One of a special education student’s most important rights is that of pendency (a.k.a. “stay put”),which permits a student to stay in his last agreed- upon placement and/or continue to receive the last agreed-upon services while any challenge to a proposed Individualized Education Plan (or “IEP”) is pending. “Pendency” is not automatic, and, accordingly, parents should explicitly invoke their child’s right to pendency in cases where a school district seeks to change a child’s placement and/or services to those that are not acceptable to the parents.
School districts are required to provide special education students with a free, appropriate public education, known as “FAPE.” In connection with that obligation, school districts, through their Committees on Special Education (“CSE”), determine a child’s placement, i.e., where a child will be going to school and the type of classroom in which the child will be educated (e.g., a classroom with typical students, or a classroom composed of certain number of special education students, a teacher, and one or more aides).
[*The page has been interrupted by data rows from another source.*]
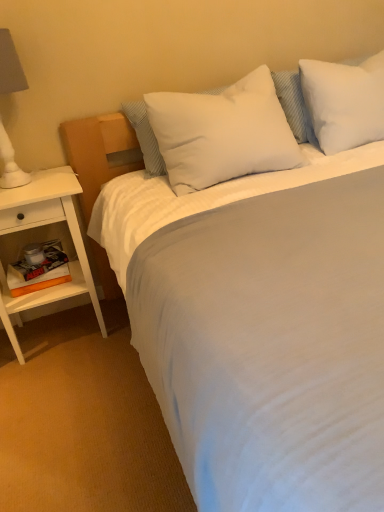 Question: Could you tell me if white matte lampshade at left is turned towards white wood nightstand at left?

Choices:
 (A) no
 (B) yes

Answer: (A)

Question: Is white matte lampshade at left not inside white wood nightstand at left?

Choices:
 (A) yes
 (B) no

Answer: (A)

Question: Is white matte lampshade at left oriented away from white wood nightstand at left?

Choices:
 (A) yes
 (B) no

Answer: (B)

Question: Considering the relative sizes of white matte lampshade at left and white wood nightstand at left in the image provided, is white matte lampshade at left shorter than white wood nightstand at left?

Choices:
 (A) yes
 (B) no

Answer: (A)

Question: Is white wood nightstand at left a part of white matte lampshade at left?

Choices:
 (A) no
 (B) yes

Answer: (A)

Question: Is white soft pillow at center, arranged as the first pillow when viewed from the left, wider or thinner than white matte lampshade at left?

Choices:
 (A) thin
 (B) wide

Answer: (B)

Question: Is white soft pillow at center, marked as the second pillow in a right-to-left arrangement, in front of or behind white matte lampshade at left in the image?

Choices:
 (A) front
 (B) behind

Answer: (B)

Question: Considering the positions of white soft pillow at center, arranged as the first pillow when viewed from the left, and white matte lampshade at left in the image, is white soft pillow at center, arranged as the first pillow when viewed from the left, taller or shorter than white matte lampshade at left?

Choices:
 (A) tall
 (B) short

Answer: (B)

Question: Is white soft pillow at center, arranged as the first pillow when viewed from the left, to the left or to the right of white matte lampshade at left in the image?

Choices:
 (A) left
 (B) right

Answer: (B)

Question: Would you say white matte lampshade at left is inside or outside white soft pillow at upper right, which is the second pillow from left to right?

Choices:
 (A) inside
 (B) outside

Answer: (B)

Question: Is white matte lampshade at left wider or thinner than white soft pillow at upper right, the 1th pillow from the right?

Choices:
 (A) thin
 (B) wide

Answer: (A)

Question: In the image, is white matte lampshade at left on the left side or the right side of white soft pillow at upper right, the 1th pillow from the right?

Choices:
 (A) left
 (B) right

Answer: (A)

Question: Is white matte lampshade at left in front of or behind white soft pillow at upper right, which is the second pillow from left to right, in the image?

Choices:
 (A) behind
 (B) front

Answer: (B)

Question: In terms of size, does white wood nightstand at left appear bigger or smaller than white matte lampshade at left?

Choices:
 (A) small
 (B) big

Answer: (B)

Question: Considering their positions, is white wood nightstand at left located in front of or behind white matte lampshade at left?

Choices:
 (A) behind
 (B) front

Answer: (A)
In addition, the CSE determines what services are to be provided to the child (e.g., speech therapy, occupational therapy, physical therapy, counseling, assistive technology, etc.) and how often those services will be provided. This determination is done annually (typically in the spring) for the next school year.
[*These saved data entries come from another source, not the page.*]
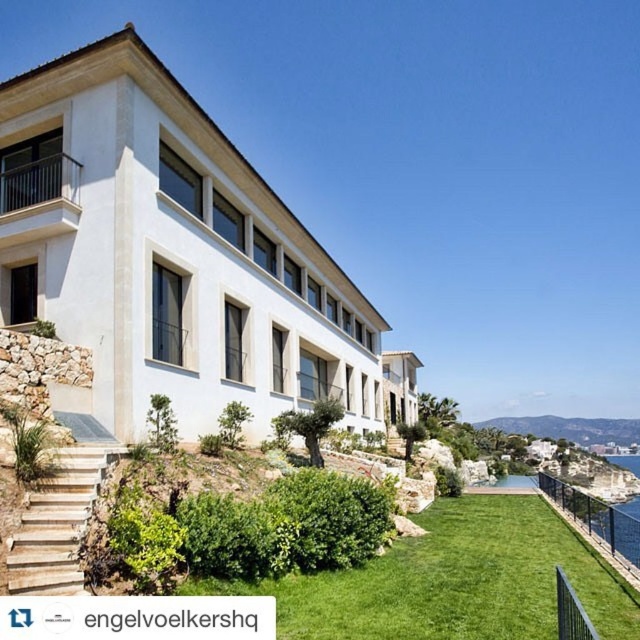 In the scene shown: You are standing on the green grass at lower center and want to reach the white smooth villa at center. Based on the scene, which direction should you move to ascend towards the villa?

Since the white smooth villa at center is located above the green grass at lower center, you should move upward towards the villa from the green grass at lower center.

You are a landscape architect planning to install a new garden feature between the white smooth villa at center and the natural stone stairs at lower left. Considering their sizes, which object should the garden feature be placed closer to for better visual balance?

The white smooth villa at center is bigger than natural stone stairs at lower left, so the garden feature should be placed closer to the natural stone stairs at lower left to balance the visual weight. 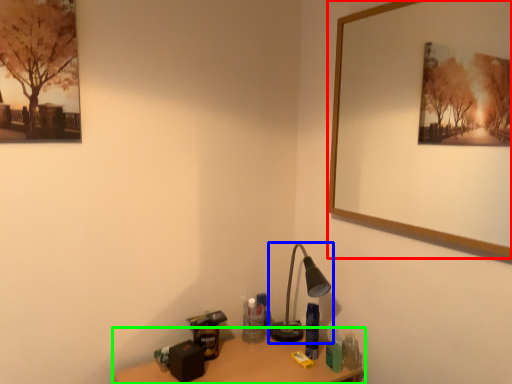 Question: Estimate the real-world distances between objects in this image. Which object is farther from picture frame (highlighted by a red box), lamp (highlighted by a blue box) or table (highlighted by a green box)?

Choices:
 (A) lamp
 (B) table

Answer: (B) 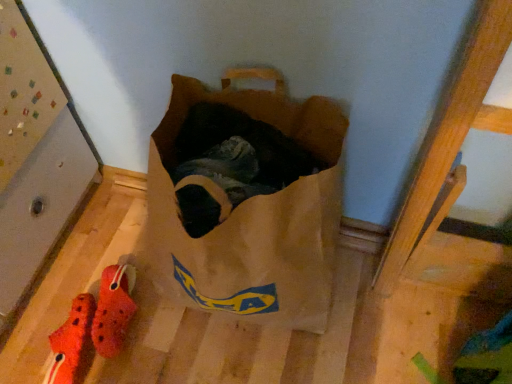 Locate an element on the screen. The width and height of the screenshot is (512, 384). free space to the left of rubberized red croc at lower left, arranged as the second footwear when viewed from the left is located at coordinates (49, 307).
Although the parents of a child are themselves members of the CSE, it is not uncommon for parents and the remaining members of the CSE (who are all associated with the school district) to disagree on either the proposed placement and/or services, and for a parent to want the placement and/or services in the most recent agreed-upon IEP to continue into the next school year. When this happens, the CSE can “outvote” the parent member and att empt to change the student’s IEP to reﬂect the changes the school district wants. A parent, however, can at least postpone that result by invoking pendency.